▸ **What is required**
Write out the records below exactly as they appear, skipping each picture.

▸ **Data extract**
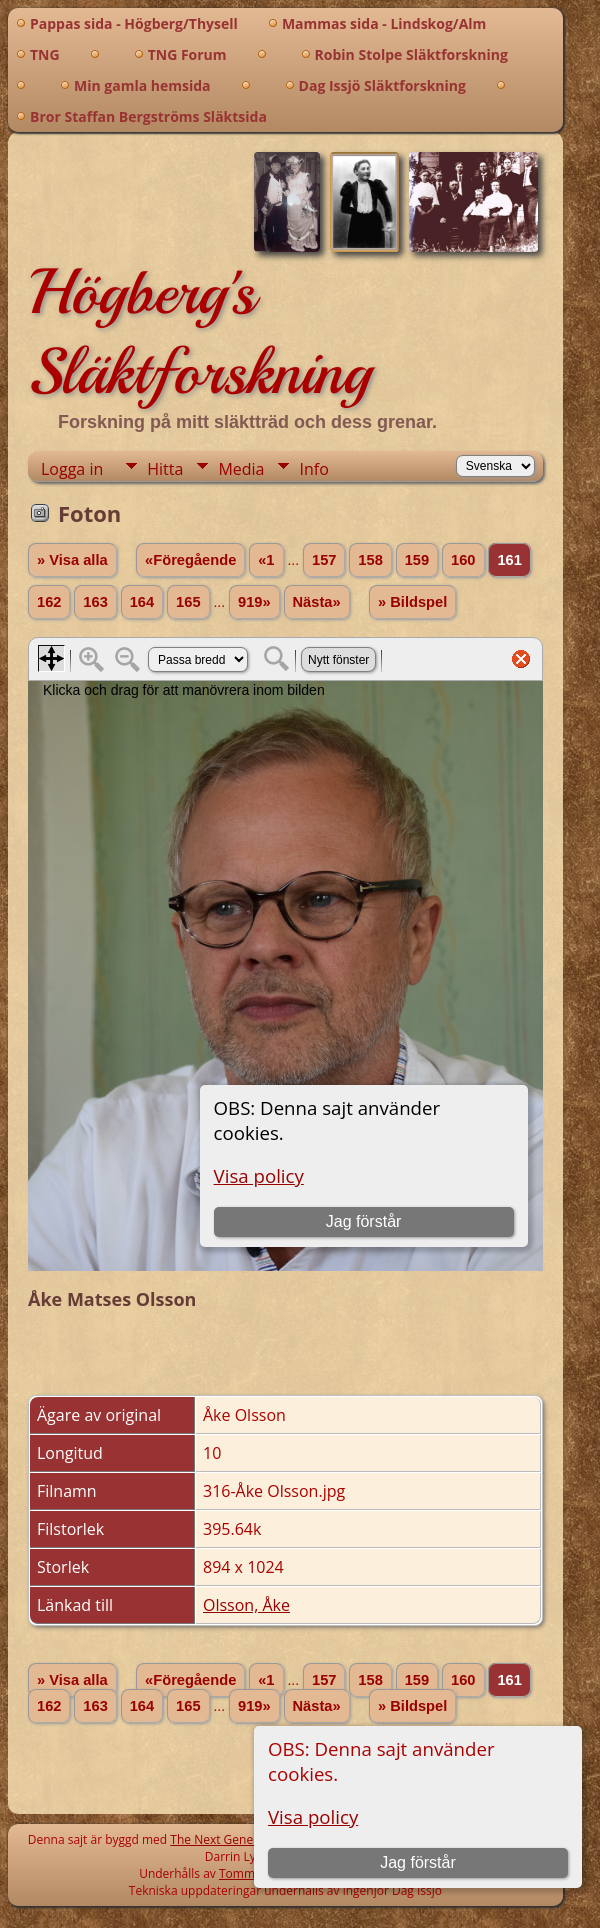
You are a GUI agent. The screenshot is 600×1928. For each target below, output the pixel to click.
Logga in (72, 469)
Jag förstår (418, 1862)
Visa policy (313, 1816)
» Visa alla (72, 560)
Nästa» (317, 602)
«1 (266, 560)
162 (49, 602)
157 (324, 560)
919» (254, 602)
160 (463, 560)
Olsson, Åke (246, 1605)
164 (142, 602)
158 (370, 560)
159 (417, 560)
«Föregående (190, 560)
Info (313, 469)
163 (95, 602)
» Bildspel (412, 602)
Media (241, 469)
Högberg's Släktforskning (199, 332)
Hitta (165, 469)
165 (188, 602)
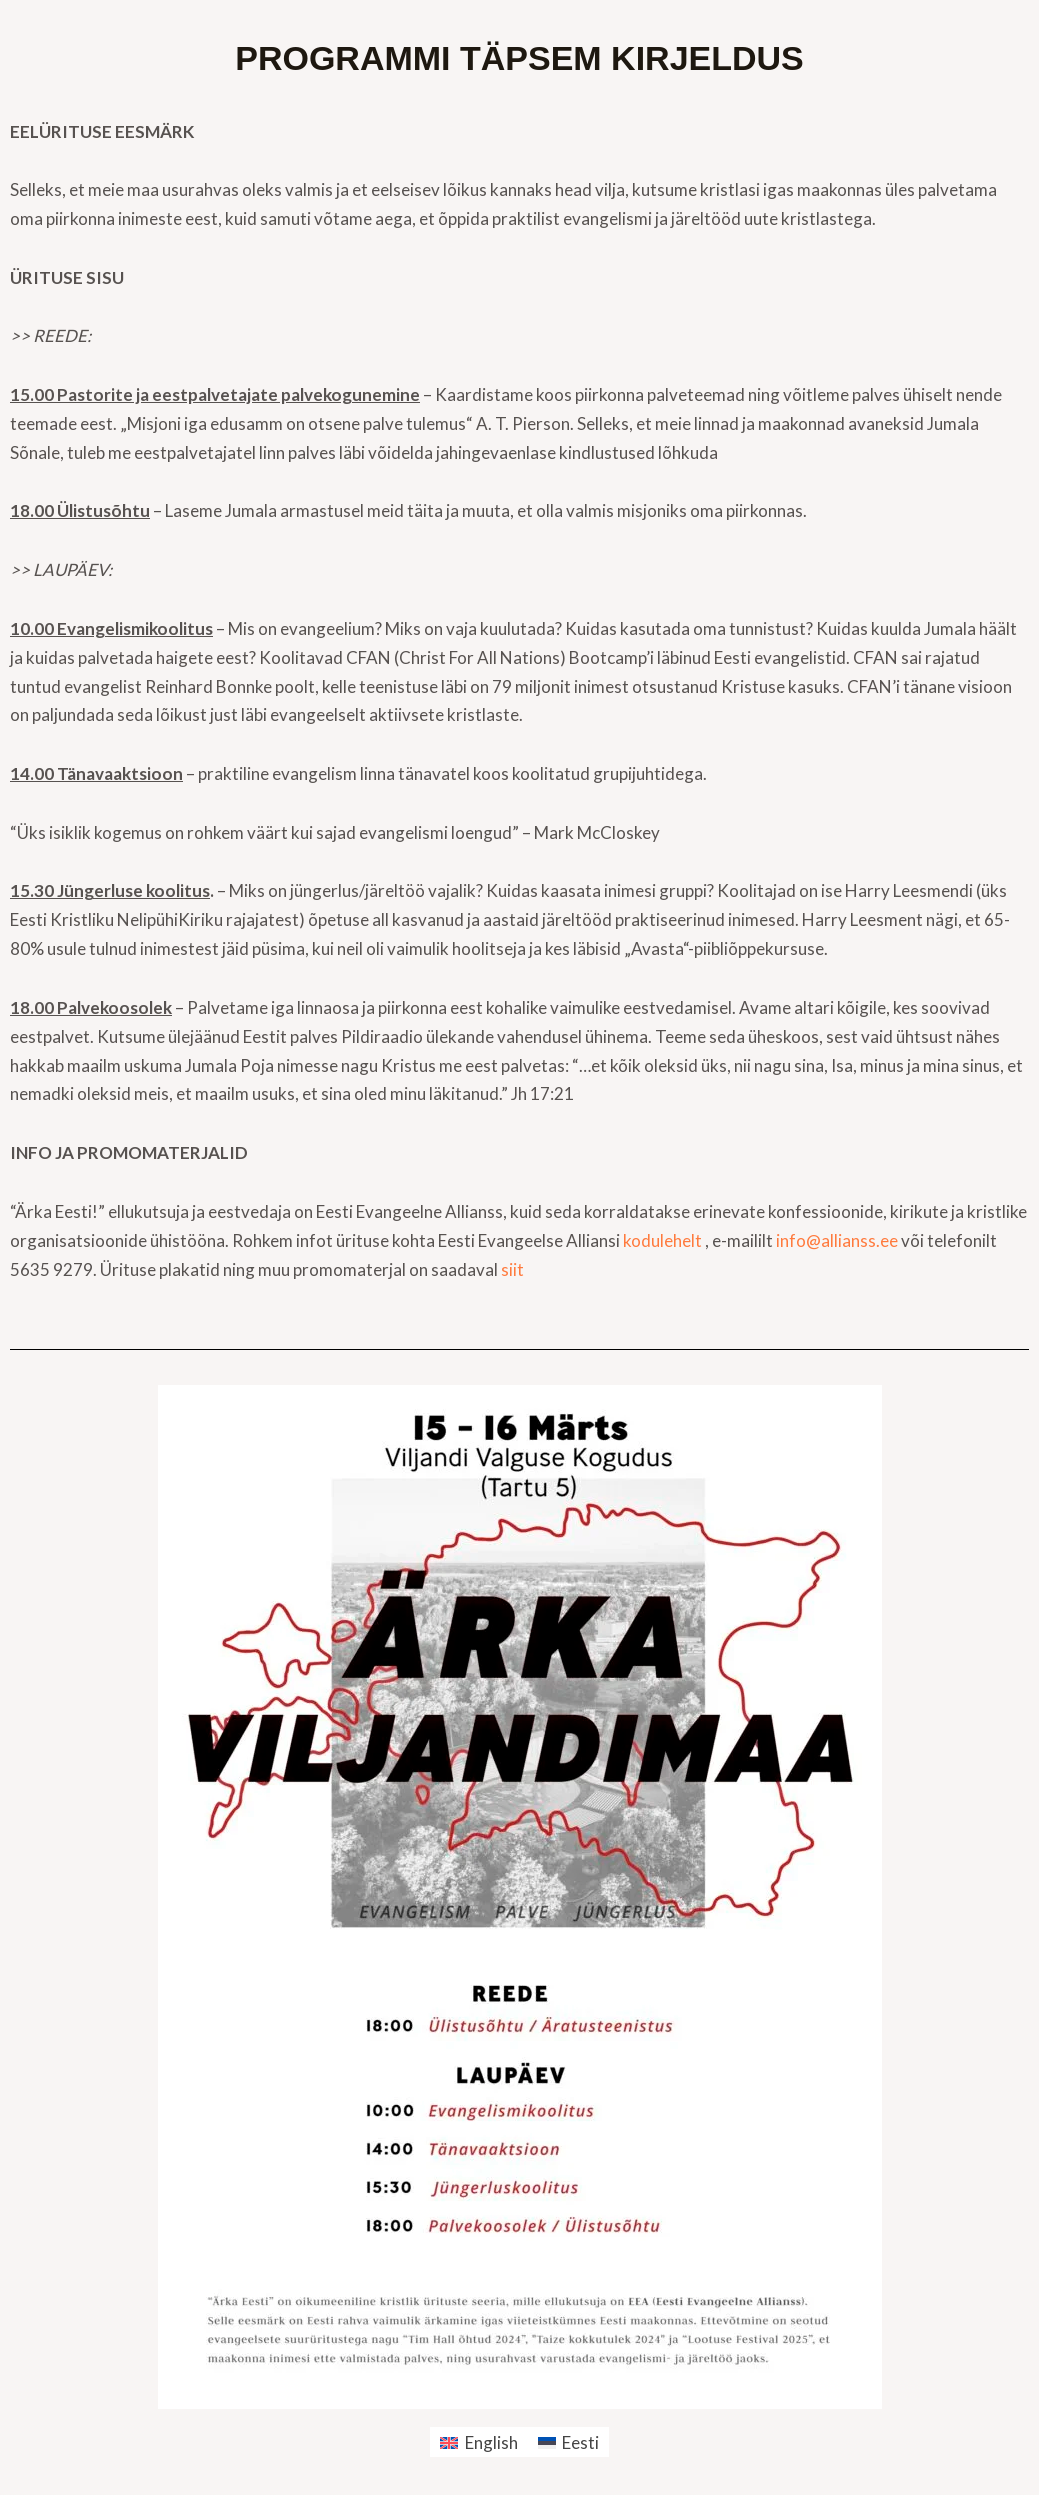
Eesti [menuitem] (580, 2442)
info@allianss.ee (837, 1240)
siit (512, 1269)
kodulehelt (662, 1240)
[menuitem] (479, 2442)
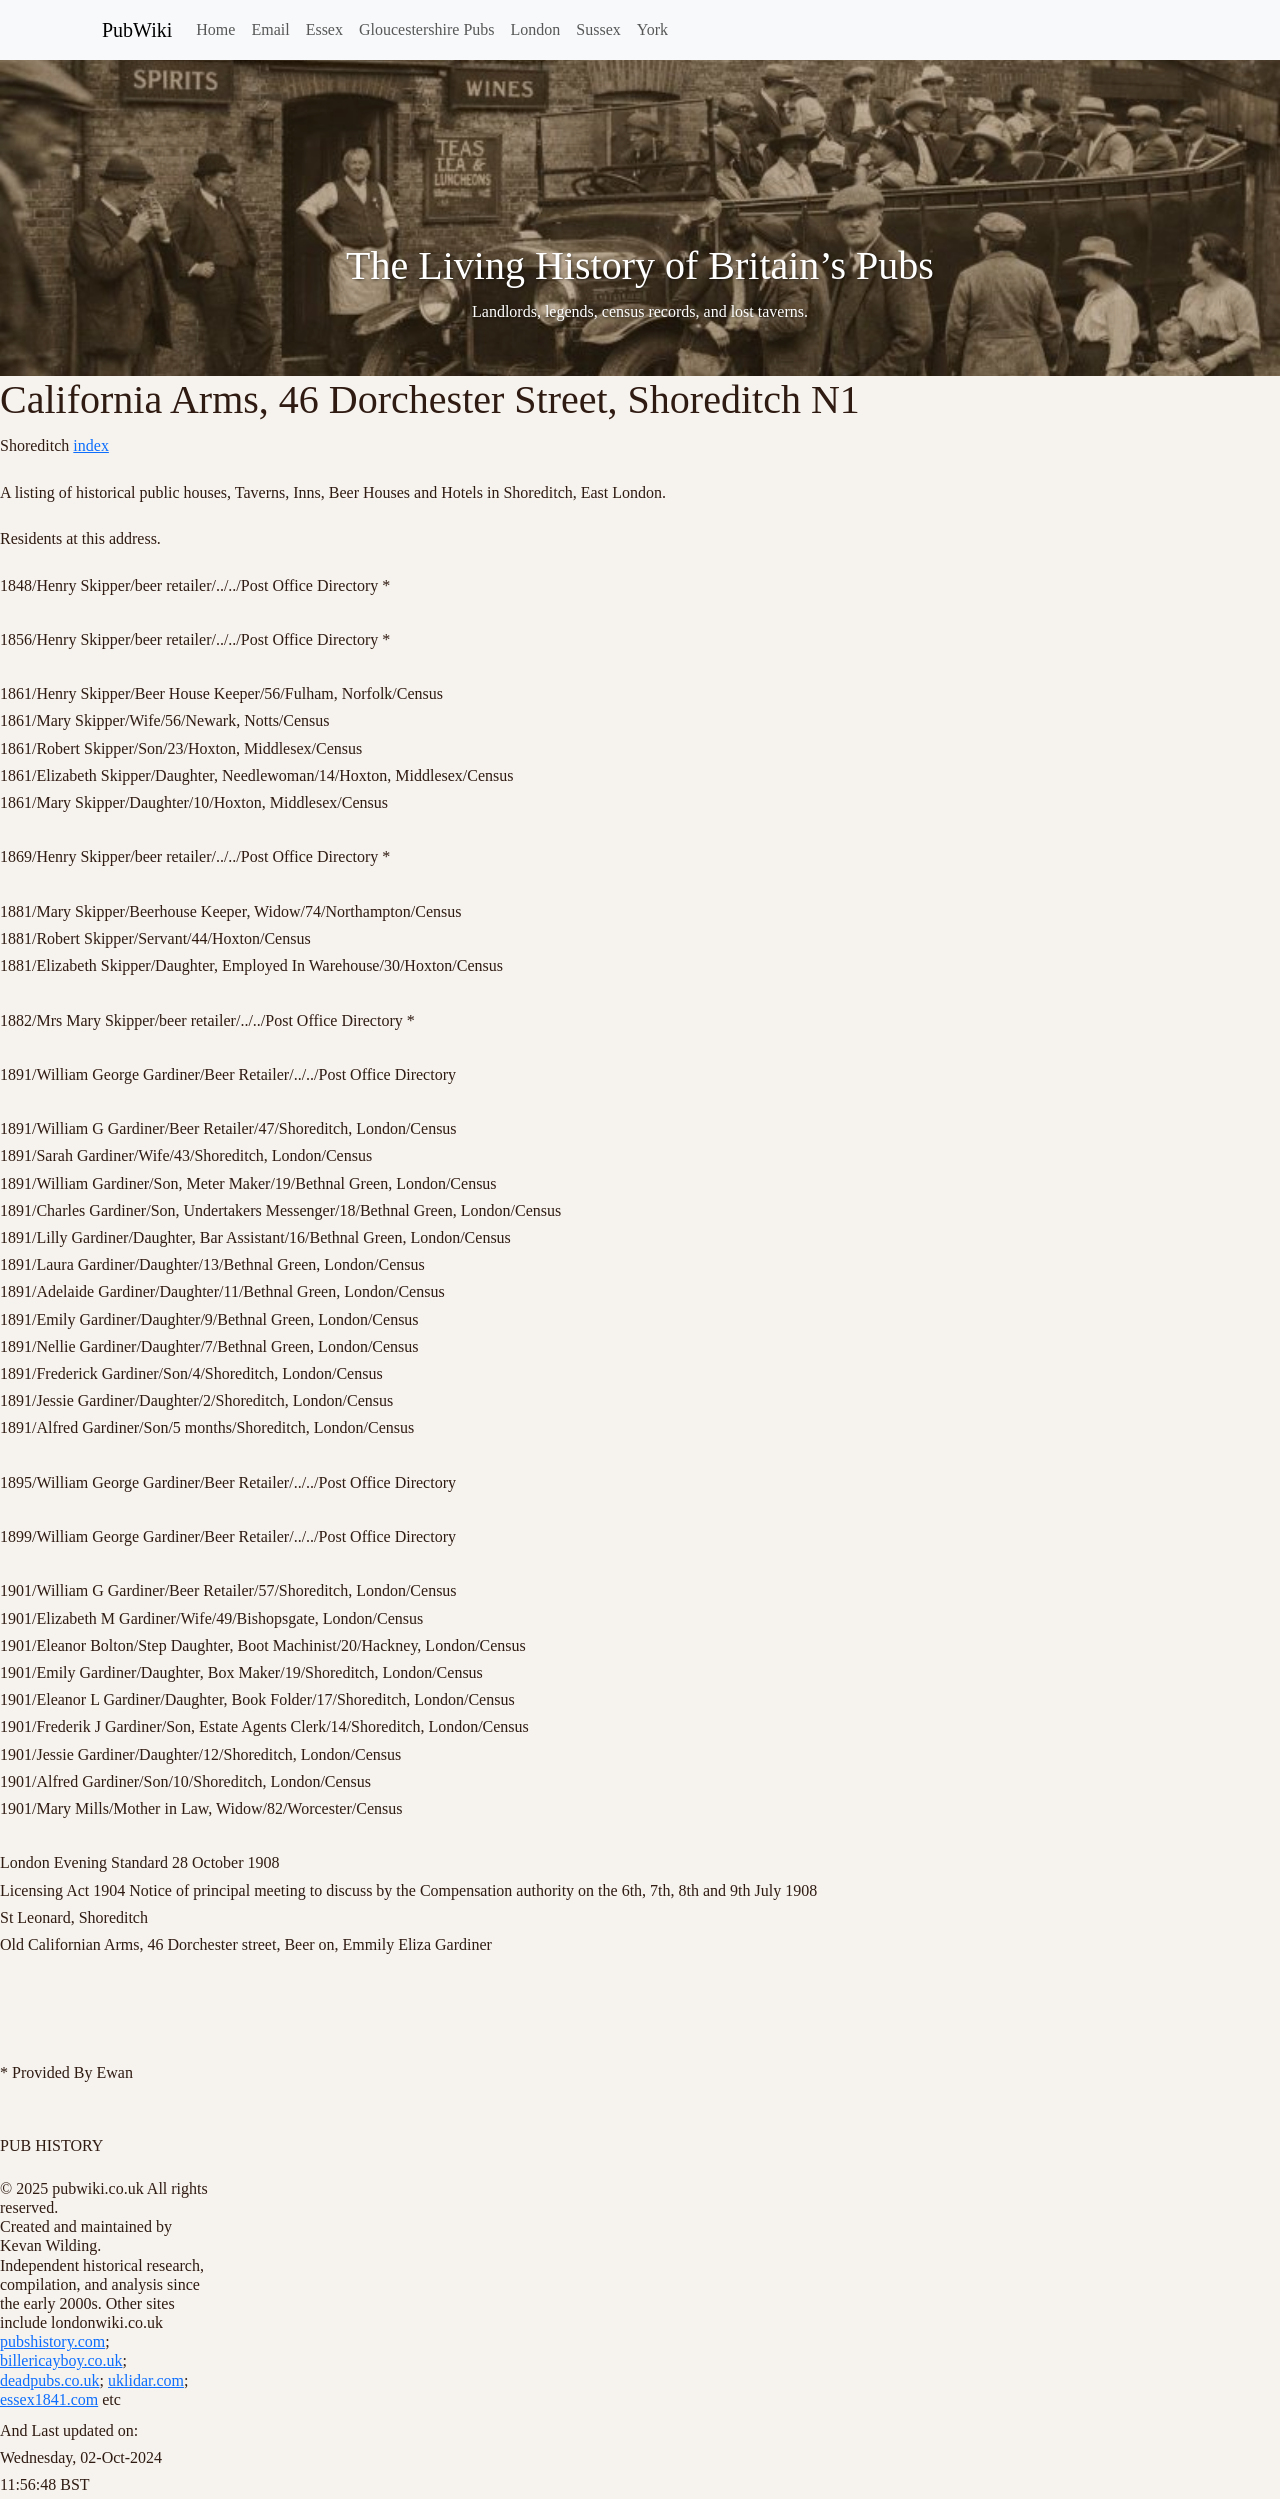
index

▸ **Result of this task**
You are a GUI agent. The screenshot is 600×1928. For each target below, output the pixel to click.
Logga in (72, 469)
Jag förstår (418, 1862)
Visa policy (313, 1816)
» Visa alla (72, 560)
Nästa» (317, 602)
«1 (266, 560)
162 (49, 602)
157 (324, 560)
919» (254, 602)
160 (463, 560)
Olsson, Åke (246, 1605)
164 (142, 602)
158 (370, 560)
159 (417, 560)
«Föregående (190, 560)
Info (313, 469)
163 (95, 602)
» Bildspel (412, 602)
Media (241, 469)
Högberg's Släktforskning (199, 332)
Hitta (165, 469)
165 (188, 602)
Eesti [menuitem] (580, 2442)
info@allianss.ee (837, 1240)
siit (512, 1269)
kodulehelt (662, 1240)
[menuitem] (479, 2442)
index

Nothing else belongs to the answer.